Task to complete: Return the records word for word. Any pictures in them are not part of the copy.

──────── Available data

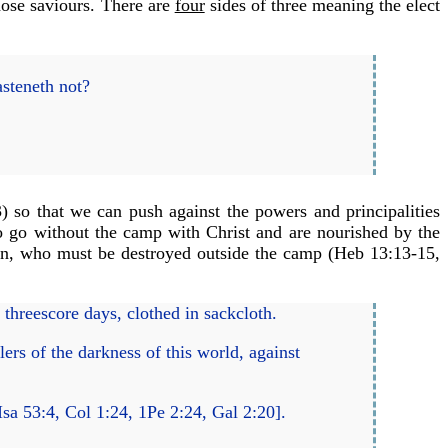
hose saviours. There are
four
sides of three meaning the elect
asteneth not?
3
) so that we can push against the powers and principalities
 go without the camp with Christ and are nourished by the
an, who must be destroyed outside the camp (
Heb 13:13-15
,
d
threescore days, clothed in sackcloth.
lers of the darkness of this world, against
Isa 53:4
,
Col 1:24
,
1Pe 2:24
,
Gal 2:20
].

────────────────

Answer box:
hose saviours. There are
four
sides of three meaning the elect
asteneth not?
3
) so that we can push against the powers and principalities
 go without the camp with Christ and are nourished by the
an, who must be destroyed outside the camp (
Heb 13:13-15
,
d
threescore days, clothed in sackcloth.
lers of the darkness of this world, against
Isa 53:4
,
Col 1:24
,
1Pe 2:24
,
Gal 2:20
].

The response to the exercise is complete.